Your instructions = Lines with "really": state how many there are in the records below, and nothing else.

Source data

......

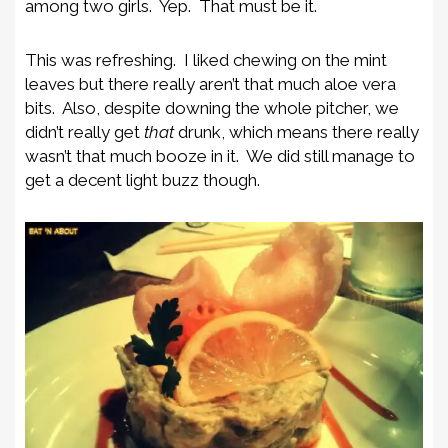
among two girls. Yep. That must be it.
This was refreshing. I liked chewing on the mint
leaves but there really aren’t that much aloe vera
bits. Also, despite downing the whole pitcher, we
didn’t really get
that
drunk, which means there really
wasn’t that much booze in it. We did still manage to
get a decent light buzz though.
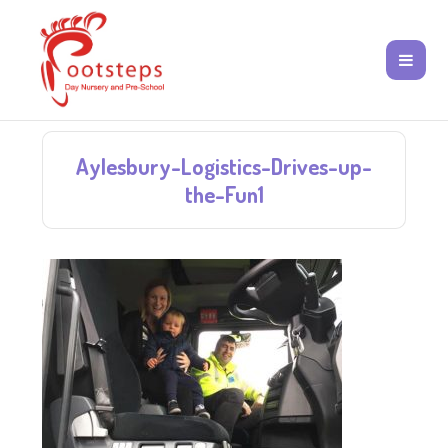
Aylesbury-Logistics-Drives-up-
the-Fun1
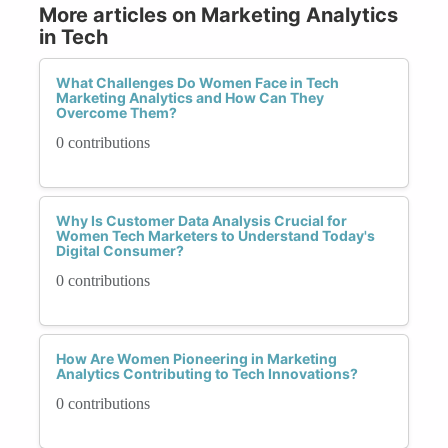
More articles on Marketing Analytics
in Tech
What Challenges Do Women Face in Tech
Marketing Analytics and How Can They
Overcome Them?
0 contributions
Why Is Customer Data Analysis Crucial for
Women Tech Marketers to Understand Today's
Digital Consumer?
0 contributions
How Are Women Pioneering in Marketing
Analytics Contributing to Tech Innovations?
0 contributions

......

Problem solution = 3